We’ve already talked about the need for a default assembly workbench in FreeCAD and reviewed Assembly 2. Now let’s get into the nitty-gritty of the A2plus workbench.


A FreeCAD user kbwbe started working on this project in 2018 following experiments with a new solver developed on top of the pre-existing Assembly 2 workbench:

I developed a small prototype of yet another solver. It is in a very early state now and is only capable of handling plane/circularedge/axis-constraints. But it can easily be extended. It consists only of one file, which is attached. The base concept is inspired by physics. [...] It is just a prototype and many things are still missing. But the idea seems to work. I am working with a refurbished assembly2-workbench. I like the base concepts of it very much and did some bigger projects with it.

Having received initial feedback, kbwbe created a public repository on GitHub and continued hacking on the new workbench publicly.

Commits History for the A2plus Workbench

Despite an activity plunge during the pandemic, A2plus is still being actively developed and receives new features and bug fixes.

Workflow and ease of use

A2plus follows the same general idea as its predecessor: create parts as separate files, align them with constraints, solve.
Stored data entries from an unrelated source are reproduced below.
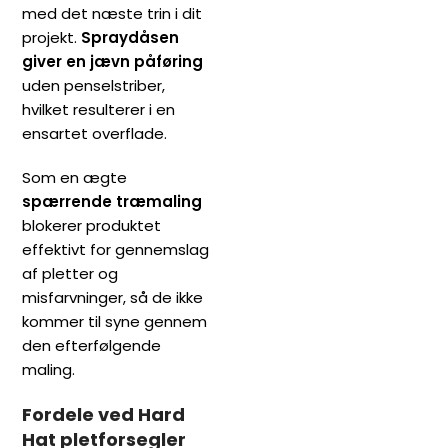
med det næste trin i dit
projekt.
Spraydåsen
giver en jævn påføring
uden penselstriber,
hvilket resulterer i en
ensartet overflade.
Som en ægte
spærrende træmaling
blokerer produktet
effektivt for gennemslag
af pletter og
misfarvninger, så de ikke
kommer til syne gennem
den efterfølgende
maling.
Fordele ved Hard
Hat pletforsegler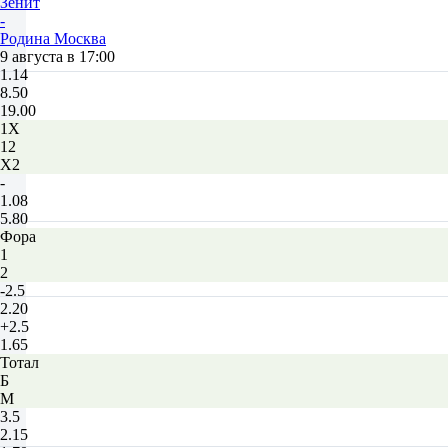
Зенит
-
Родина Москва
9 августа в 17:00
1.14
8.50
19.00
1X
12
X2
-
1.08
5.80
Фора
1
2
-2.5
2.20
+2.5
1.65
Тотал
Б
М
3.5
2.15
Just like Assembly 2, this workbench supports sub-assemblies. There are some differences though. The one that stands out immediately is that, rather than creating one constraint object in the project tree, A2plus creates references to the same constraint in both involved parts.

A2plus Constraints in the Project Tree

Another difference is that a part in A2plus is a special type of an object. So it’s possible to create a new part from within the workbench and fill it with objects e.g. in the Part Design workbench. But the part will have to be manually converted to an A2plus part to become usable in the workbench. The caveat here is that even then such a part will not be added to the BOM: only the parts imported from external files will be displayed there. Overall, the top-down design approach is not favored by A2plus, as earlier noted by kbwbe in the FreeCAD forum:

Leaving PartDesign bodies within the assembly is not the intended workflow. Best way is to import everything. Converting is also not the preferred way. Even all parametrics of the parts get lost.

Unlike Assembly 2, the A2plus workbench can also load user-selected objects from another FreeCAD project. In this case, the workbench will reference the object from the file, so FreeCAD will pick any changes made to the original project when you click the Update button.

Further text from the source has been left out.